More than a handful of these pictures Tamara is kissing Lili’s cheek.

Could they be more than friends? Kinda fucking hot if you ask me.I’m open to further possibilities.I, like most men out there, have the fantasy of a threesome. I wouldn’t say no.

Focus Zander, you’re getting off topic.

Right. Back at the iPad, the biggest folder labelled ‘Gallery’had art of all forms. Many were depicted on walls in galleries ready to be sold, or perfectly placed inside the buyer’s bedrooms, mantles, and foyers.

Holy shit. She made all these?

They’re so realistic, as if I could walk right into them, smell the flowers, feel the rough edges of brick and stone, walk down the sidewalk and step into the shops, ride the boat sailing along the water, and walk with her hand and hand along the bridge as we watched the sun set beyond.

Wow, Blake was right. This girl is way out of my league.

Nothing is popping out at me telling me she holds any dark secret.

So far.

I close out of everything then take out her weathered sketchbook. Guilt crept in as I stare at her name written in an eloquent flowing cursive across the cover.L.J. Hayes.This is the way she signs her work. I trace the pad of my thumb across the ‘J’ of her middle name, wondering what it stands for, and deliberating if I should do this. There is no turning back once the cover is flipped.

How would you feel if someone went through your poetry and song journals?

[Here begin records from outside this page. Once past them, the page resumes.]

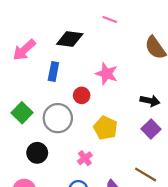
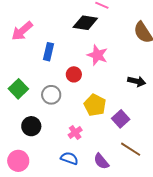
black diamond: (70, 39) -> (85, 23), moved
gray circle: (58, 118) -> (51, 95), size x0.7
purple square: (151, 129) -> (121, 119), moved

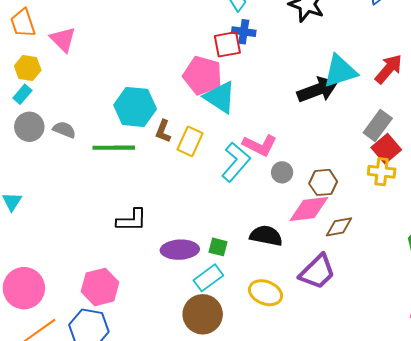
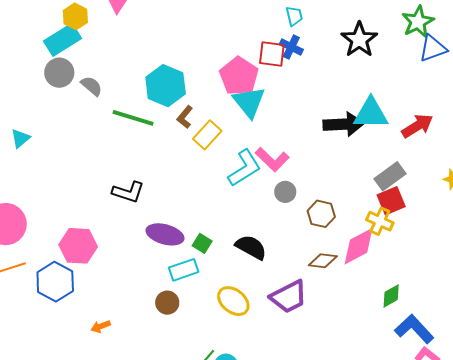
cyan rectangle: (22, 94) -> (62, 40), size x1.8
pink diamond: (309, 209) -> (359, 246), moved, turned -39
brown circle: (203, 314) -> (167, 303), size x0.6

I groan at the thought. I’d go on a rampage in search of whomever read them, then I would make sure they’d never do it again. My writings are my most concealed thoughts and feelings.Not even my family have access to my poetry unless I share it with them, which I have not done so since high school.

Then how is Lili’s situation any different from yours?

Put it down and leave well enough alone. Let her come to you if she so wishes.

I’m not going to stop as much as my head disagrees. Instincts are screaming at me to dig deeper, find the reason why she’s closed off, who caused those scars she bears, and where the bastard might be, so I can kill them myself.

Protect herrings through my mind, again, and again, unable to be turned off.

Is this possession, or insanity knocking?

Whatever it is I’m already this far in, I can’t stop now.